Published Jul. 26, 2013

ST. PETERSBURG — A police officer was suspended for four days Wednesday for dragging a drunken woman across the floor after she refused to cooperate while being booked into jail.

Police Chief Chuck Harmon said Officer Christopher Goodwin, 47, used an excessive amount of force during his interactions with 49-year-old Debra Leibrock, who was arrested April 13 for trespassing and disorderly intoxication.

Leibrock suffered minor injuries and complained to the mayor's office.

According to internal affairs investigators, Goodwin responded that morning to Trinity Lutheran Church, 401 Fifth St. N, where volunteers were serving breakfast to the homeless.

People there called police after Leibrock, who was intoxicated, started causing trouble.

Goodwin pulled up and ordered Leibrock to leave. She started to walk away, then turned back and smashed a bottle in the middle of the road.

Goodwin tried to handcuff her, police said, but Leibrock began to flail around and then went limp. The officer took her to the ground and half-dragged her by the shirt collar to his cruiser.

He called paramedics to examine a gash on her face.

Once inside the police car, Goodwin said, Leibrock became docile. She chatted with him and complained her head hurt. The officer promised a nurse would examine the wound.

But when they got to the jail, Leibrock became uncooperative again, Goodwin said. Leibrock plopped on the pavement and refused to move. A video from the jail shows her trying to evade the officer's grasp.

Goodwin notified jail deputies of Leibrock's status. But before anyone came to help, he again grabbed the woman by her collar and dragged her inside the jail.

An intake deputy at the jail told internal investigators Leibrock "was not providing any physical resistance to the officer other than sitting down on the ground," according to documents released by police.

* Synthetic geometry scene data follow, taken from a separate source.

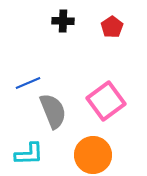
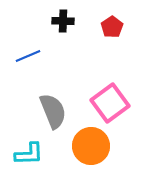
blue line: moved 27 px up
pink square: moved 4 px right, 2 px down
orange circle: moved 2 px left, 9 px up
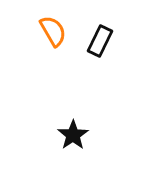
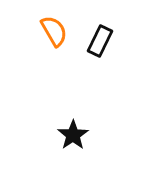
orange semicircle: moved 1 px right
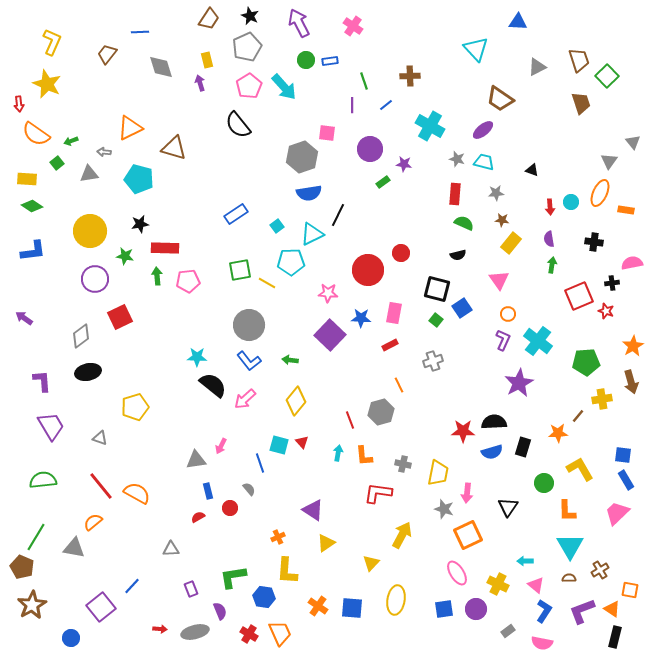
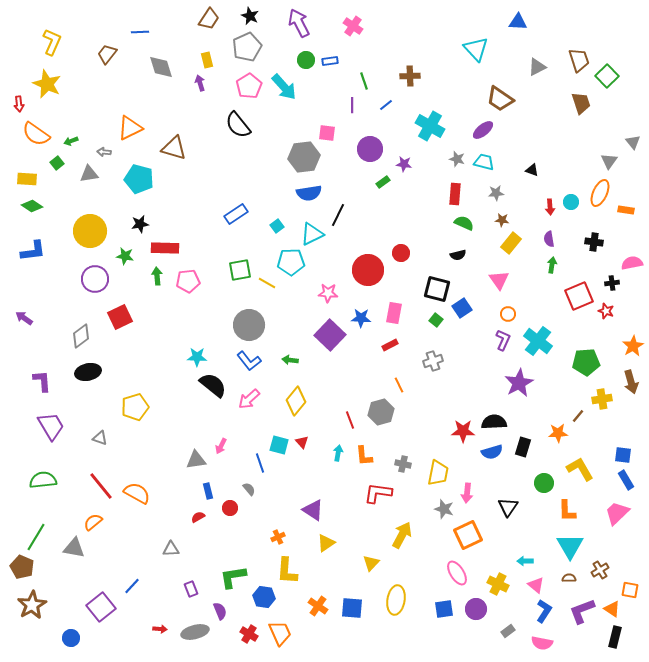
gray hexagon at (302, 157): moved 2 px right; rotated 12 degrees clockwise
pink arrow at (245, 399): moved 4 px right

"Deputy Hall was 'shocked' by the officer's actions and stated he had other options available to him for assistance," the documents said.

Yet people who were at the church that day, including G.W. Rolle, an advocate for the homeless, said they didn't see anything wrong with Goodwin's conduct. They said the officer was professional and wanted to thank him for taking care of the problem.

Leibrock has a criminal record that dates back to 1997. Her most recent arrest was a week ago for disorderly intoxication.

Goodwin, who has been on the force since 1991, told investigators he knows he could have done things differently and that it was inappropriate to drag Leibrock into the jail.

Harmon said Goodwin's actions violated a general order against unbecoming conduct.

"He handled the entire incident appropriately, except for his actions in the sally port area of the Pinellas County Jail," Harmon wrote in a memo. "He was remorseful for his actions and any embarrassment it may have brought to the agency."

In addition to Goodwin's case, department officials also reviewed two fatal shootings. Officers in both cases were ruled justified in their use of force in the deaths of Arthur Allen Dixon Jr. on March 10 and Pamela Dale Kirk on April 28.

Dixon rushed at two officers with a pair of scissors after a failed negotiation attempt, officers said. Authorities said Kirk, who suffered from mental health issues, pointed a gun at an officer as he tried to speak to her through a window.

Prosecutors cleared the three officers of any criminal wrongdoing earlier this year.